Conference: NeurIPS 2025 arXiv: 2510.11321 Code: HiMaCon Area: Robot Manipulation / Representation Learning / Imitation Learning Keywords: manipulation concepts, hierarchical representation, cross-modal correlation, multi-timescale subgoals, self-supervised learning

TL;DR

This paper proposes a self-supervised framework that learns hierarchical manipulation concepts from unlabeled multi-modal robot demonstrations.
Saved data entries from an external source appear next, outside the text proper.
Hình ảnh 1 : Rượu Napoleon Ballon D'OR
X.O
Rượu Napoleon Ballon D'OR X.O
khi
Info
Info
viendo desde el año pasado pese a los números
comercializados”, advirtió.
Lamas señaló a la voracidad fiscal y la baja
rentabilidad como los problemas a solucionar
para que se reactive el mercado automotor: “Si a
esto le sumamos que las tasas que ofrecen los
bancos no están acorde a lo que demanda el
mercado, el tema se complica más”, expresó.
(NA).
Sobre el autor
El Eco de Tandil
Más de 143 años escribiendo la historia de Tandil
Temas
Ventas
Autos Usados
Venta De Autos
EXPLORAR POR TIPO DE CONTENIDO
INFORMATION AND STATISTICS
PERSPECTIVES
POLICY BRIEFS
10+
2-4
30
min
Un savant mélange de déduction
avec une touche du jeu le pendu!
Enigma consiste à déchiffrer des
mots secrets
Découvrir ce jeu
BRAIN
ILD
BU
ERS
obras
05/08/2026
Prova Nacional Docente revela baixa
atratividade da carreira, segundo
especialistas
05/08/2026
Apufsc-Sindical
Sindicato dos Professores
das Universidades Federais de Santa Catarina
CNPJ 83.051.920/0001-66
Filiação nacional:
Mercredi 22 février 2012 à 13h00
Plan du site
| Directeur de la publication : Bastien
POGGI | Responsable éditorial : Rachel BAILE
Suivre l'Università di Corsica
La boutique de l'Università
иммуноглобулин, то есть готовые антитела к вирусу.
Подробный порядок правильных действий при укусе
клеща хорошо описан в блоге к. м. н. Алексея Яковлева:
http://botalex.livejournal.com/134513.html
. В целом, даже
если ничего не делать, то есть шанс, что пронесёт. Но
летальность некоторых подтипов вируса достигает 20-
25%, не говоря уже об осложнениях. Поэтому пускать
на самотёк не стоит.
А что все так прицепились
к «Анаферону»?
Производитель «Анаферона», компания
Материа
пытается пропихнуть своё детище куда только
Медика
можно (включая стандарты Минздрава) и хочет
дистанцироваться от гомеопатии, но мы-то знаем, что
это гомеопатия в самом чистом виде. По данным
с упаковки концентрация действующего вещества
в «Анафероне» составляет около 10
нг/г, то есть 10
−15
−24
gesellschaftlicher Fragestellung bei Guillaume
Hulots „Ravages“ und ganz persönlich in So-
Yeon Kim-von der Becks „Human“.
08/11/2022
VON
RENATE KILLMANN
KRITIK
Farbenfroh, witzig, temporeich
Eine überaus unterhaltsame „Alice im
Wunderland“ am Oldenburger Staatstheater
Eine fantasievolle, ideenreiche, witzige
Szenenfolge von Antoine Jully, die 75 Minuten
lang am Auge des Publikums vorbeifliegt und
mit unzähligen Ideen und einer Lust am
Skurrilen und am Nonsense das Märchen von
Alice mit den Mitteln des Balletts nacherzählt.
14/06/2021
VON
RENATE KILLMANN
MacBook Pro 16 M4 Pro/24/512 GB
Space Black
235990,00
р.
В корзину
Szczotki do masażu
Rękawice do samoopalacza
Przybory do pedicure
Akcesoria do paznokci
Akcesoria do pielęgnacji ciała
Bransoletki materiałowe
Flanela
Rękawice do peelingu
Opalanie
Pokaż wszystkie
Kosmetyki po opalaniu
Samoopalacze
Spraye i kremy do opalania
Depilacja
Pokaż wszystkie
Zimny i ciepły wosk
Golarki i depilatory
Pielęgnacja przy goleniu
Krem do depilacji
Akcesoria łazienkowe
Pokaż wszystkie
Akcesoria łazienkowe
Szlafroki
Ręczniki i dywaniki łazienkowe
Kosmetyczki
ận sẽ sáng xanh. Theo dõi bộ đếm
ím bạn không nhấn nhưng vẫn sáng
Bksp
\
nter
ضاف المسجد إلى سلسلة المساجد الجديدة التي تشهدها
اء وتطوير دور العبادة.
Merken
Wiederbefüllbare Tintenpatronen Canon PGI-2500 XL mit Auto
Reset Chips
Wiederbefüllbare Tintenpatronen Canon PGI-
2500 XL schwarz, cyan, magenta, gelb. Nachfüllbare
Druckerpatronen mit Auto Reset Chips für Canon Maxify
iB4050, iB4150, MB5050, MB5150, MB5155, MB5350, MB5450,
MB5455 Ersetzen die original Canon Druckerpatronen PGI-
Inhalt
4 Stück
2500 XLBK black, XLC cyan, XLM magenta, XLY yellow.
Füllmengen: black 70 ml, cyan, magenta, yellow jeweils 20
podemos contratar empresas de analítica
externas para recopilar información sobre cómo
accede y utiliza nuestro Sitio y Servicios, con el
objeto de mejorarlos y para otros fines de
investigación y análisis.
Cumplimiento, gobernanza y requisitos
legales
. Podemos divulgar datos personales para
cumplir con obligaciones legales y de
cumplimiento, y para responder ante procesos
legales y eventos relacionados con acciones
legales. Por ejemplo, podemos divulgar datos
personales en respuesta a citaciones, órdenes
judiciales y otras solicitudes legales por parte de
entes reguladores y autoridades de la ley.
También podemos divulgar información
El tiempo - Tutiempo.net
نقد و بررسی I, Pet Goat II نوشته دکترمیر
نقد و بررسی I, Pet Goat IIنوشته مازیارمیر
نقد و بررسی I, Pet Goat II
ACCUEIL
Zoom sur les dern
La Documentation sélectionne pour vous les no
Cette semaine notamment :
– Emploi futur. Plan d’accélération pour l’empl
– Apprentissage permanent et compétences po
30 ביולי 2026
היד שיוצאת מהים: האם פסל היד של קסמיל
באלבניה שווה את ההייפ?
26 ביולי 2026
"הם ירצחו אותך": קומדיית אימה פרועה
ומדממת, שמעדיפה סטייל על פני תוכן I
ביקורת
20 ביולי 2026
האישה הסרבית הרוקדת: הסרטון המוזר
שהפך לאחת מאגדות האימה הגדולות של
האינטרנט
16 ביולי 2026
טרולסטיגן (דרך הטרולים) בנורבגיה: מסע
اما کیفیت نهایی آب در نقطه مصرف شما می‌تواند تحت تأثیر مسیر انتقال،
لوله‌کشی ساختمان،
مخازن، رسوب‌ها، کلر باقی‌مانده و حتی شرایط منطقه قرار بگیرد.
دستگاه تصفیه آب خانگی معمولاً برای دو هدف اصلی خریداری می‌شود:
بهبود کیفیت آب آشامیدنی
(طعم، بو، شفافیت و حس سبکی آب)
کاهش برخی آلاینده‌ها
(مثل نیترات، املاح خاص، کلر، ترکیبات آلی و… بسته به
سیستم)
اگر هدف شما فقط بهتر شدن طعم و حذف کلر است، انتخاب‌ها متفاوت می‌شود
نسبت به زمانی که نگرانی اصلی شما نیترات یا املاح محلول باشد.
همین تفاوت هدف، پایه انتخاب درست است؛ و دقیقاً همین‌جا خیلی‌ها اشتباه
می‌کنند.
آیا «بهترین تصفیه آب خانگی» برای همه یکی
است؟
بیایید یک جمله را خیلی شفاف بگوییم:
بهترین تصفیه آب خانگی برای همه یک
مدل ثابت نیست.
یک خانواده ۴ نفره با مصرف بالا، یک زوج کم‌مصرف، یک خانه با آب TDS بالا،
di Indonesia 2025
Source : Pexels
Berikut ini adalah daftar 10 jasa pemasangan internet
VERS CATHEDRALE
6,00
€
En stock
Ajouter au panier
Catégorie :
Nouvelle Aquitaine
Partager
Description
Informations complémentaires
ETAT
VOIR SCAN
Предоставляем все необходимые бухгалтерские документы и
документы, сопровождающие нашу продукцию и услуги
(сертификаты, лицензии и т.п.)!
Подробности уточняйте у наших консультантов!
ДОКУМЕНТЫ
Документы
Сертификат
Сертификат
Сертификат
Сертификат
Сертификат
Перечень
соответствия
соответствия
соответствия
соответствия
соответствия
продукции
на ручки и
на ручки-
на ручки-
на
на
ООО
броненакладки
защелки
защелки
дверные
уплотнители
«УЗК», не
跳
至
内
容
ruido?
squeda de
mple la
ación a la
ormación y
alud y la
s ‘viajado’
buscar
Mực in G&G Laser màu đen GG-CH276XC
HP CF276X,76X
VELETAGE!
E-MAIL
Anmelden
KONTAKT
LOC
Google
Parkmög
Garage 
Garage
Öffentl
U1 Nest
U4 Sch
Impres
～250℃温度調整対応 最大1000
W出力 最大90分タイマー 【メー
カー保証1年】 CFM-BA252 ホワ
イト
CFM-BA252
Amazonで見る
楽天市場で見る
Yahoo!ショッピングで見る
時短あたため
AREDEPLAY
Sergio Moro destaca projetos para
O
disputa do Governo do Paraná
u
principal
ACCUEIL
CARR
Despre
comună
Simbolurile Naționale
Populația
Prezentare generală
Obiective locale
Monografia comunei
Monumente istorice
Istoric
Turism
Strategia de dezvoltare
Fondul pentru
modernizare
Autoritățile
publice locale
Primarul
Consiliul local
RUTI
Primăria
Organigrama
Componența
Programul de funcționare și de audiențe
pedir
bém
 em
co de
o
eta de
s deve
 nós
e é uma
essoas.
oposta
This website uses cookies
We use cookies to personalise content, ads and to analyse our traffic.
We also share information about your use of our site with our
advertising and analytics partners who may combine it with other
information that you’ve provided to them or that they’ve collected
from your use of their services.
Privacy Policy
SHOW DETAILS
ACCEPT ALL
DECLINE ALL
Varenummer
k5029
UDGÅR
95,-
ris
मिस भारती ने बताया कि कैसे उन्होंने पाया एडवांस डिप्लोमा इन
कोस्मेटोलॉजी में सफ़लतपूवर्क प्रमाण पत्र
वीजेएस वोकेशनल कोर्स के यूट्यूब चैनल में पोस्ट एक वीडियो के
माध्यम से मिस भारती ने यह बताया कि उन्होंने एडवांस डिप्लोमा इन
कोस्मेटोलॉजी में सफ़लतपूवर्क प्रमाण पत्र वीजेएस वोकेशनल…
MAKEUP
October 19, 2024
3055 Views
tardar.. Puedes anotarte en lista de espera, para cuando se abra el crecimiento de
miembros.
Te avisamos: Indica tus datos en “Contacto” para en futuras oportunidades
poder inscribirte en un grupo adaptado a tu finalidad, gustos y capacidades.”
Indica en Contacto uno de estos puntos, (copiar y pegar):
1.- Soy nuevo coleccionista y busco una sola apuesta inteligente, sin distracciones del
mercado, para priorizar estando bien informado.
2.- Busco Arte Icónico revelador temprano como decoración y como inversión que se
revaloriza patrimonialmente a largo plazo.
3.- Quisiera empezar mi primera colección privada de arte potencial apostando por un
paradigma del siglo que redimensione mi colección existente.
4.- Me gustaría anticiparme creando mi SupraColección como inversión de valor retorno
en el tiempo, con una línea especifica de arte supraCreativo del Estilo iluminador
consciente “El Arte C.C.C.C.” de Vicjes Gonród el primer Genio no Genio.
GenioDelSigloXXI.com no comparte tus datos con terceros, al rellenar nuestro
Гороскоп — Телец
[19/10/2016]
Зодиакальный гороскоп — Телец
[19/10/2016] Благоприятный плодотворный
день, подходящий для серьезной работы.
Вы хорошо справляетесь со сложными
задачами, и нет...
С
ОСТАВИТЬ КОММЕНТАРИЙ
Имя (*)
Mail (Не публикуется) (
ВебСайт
It organizes representations via a cross-modal correlation network and a multi-horizon future predictor, enhancing the generalization of imitation learning policies to novel objects, unseen obstacles, and new environments.

Background & Motivation

  1. Generalization bottleneck: Current robot manipulation policies perform well within the training distribution but frequently fail when encountering unseen obstacles, novel object appearances, or new environments (e.g., trained without obstacles but tested with them).
  2. Limitations of representation learning:
    • Unimodal methods (purely visual or purely proprioceptive) fail to capture cross-modal functional invariances.
    • Temporal representation learning methods overlook the hierarchical temporal structure inherent in manipulation tasks.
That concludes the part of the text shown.